Олег кое-как поднялся и на подгибающихся ногах двинулся вперед. Он не мог поверить в реальность происходящего.
– У, как тебя забрало, – проворчал визитер, хмуро глядя на него. – Вот тебе вторая баклага. Только не упейся до смерти, – хмыкнул он. – А то видали мы таких умников. И жратва кое-какая. Ресторанная! – похвалился он, просунув в окно пакет. – Объедки, конечно. С кухни. Я тебе не этот... типа... Абрамович, чтобы свои кровные платить.
Вероятно, ему было не по себе оттого, что Олег ничего не отвечает, и он старался заполнить тяжкую тишину пустым трепом:
– Так что жри, пей и постарайся копыта не отбросить. А я пока покумекаю, чего с тобой дальше делать. Может, я за тебя еще выкуп получу. Миллион! Как думаешь, дадут за тебя миллион? Или два, – захохотал он, считая, по всей видимости, названную цифру совершенно фантастической. – А ежели что, скажешь потом, что я твою шкуру спас. Не дал голодной смертью помереть. Секешь мою идею? Наверняка секешь... На морде написано, что институты кончал.

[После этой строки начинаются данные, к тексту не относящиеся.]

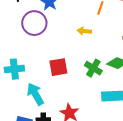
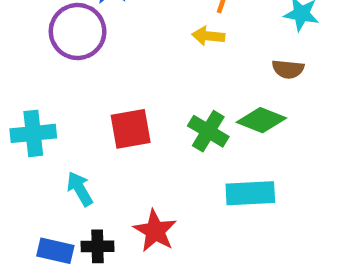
yellow arrow: (84, 31) -> (208, 36), moved
cyan arrow: (35, 94) -> (80, 189), size x0.7

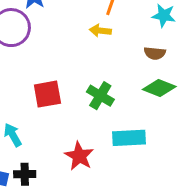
green diamond: (261, 120) -> (159, 88), moved
red star: (155, 231) -> (79, 156), moved

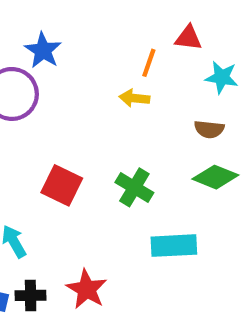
red square: (47, 94) -> (62, 185), turned 36
red star: (79, 156) -> (87, 289), moved

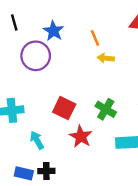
orange line: (149, 63) -> (95, 38), moved, turned -42
red star: (87, 289) -> (81, 137), moved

Как только физиономия исчезла и наверху снова появилась серая проталина неба, Олег сделал первый жадный глоток воды. Руки бешено тряслись, но он не пролил ни капли. Одновременно он чутко прислушивался к звукам на улице. Сначала послышался скрип деревянной лестницы, потом металлический лязг, шум мотора, снова лязг – это закрылись ворота. Рокот отъезжающего автомобиля и – тишина. Новая, непривычная, живая тишина. Не такая, как прежде – безнадежная, страшная, стивенкинговская, высасывавшая из него жизненные силы...
Закрутив бутылку с водой, он встал на колени и прижался лбом к пробке. Образ Тани снова появился перед ним. Еще утром образ этот был соткан из тоскливой грусти. У Тани была прощальная улыбка и ласковые глаза. Сейчас улыбка приобрела новые краски, сделалась яркой, сильной, а в глазах появился задорный блеск.
Олег представил, как рушатся стены его темницы и он выходит на свет божий. На секунду он почувствовал себя птенцом, вылупившимся из яйца. Он даже слышал, как хрустит скорлупа. Скорлупа, в которой он прожил двадцать восемь лет...
Неужели нужно было заглянуть в глаза смерти, чтобы понять самые простые вещи, прежде почему-то ему недоступные? Сейчас он видел свою жизнь словно со стороны. Каким же трусом он был! Каким слабаком... Желание оставаться в тени было сильным, слишком сильным... Всепоглощающим! Оно стало его проклятием. Он так и прожил все свои двадцать восемь лет в тени. И вот только теперь ему отчаянно захотелось на яркое солнце.
Если бы можно было повернуть время вспять, прожить еще раз хотя бы один эпизод, одно событие... Он не отпустил бы Таню в Лозанну. Ни за что не отпустил бы! С той самой минуты, как он полюбил ее, он затаился, закрывшись щитом невмешательства. «Она должна дать понять, что я ей не безразличен, – вот что он говорил сам себе. – Ей придется сделать выбор. Пусть она хотя бы намекнет, что я ей нужен, пусть сама сделает первый шаг». И вот так он перекладывал на Таню ответственность за их любовь, за их возможное общее будущее! Он боялся быть отвергнутым и в то же время упивался тем, что он отвергнут.
Сейчас его страх перед любовью казался смешным, диким! Он стал по-другому дышать, по-другому чувствовать... Он стал дорожить своей любовью! Даже если Таня оттолкнет его снова, их отношения изменятся кардинально. Он будет открыт, он примет реальность такой, какая она есть. Он не станет больше делать вид, что ему на все наплевать. Ему не наплевать!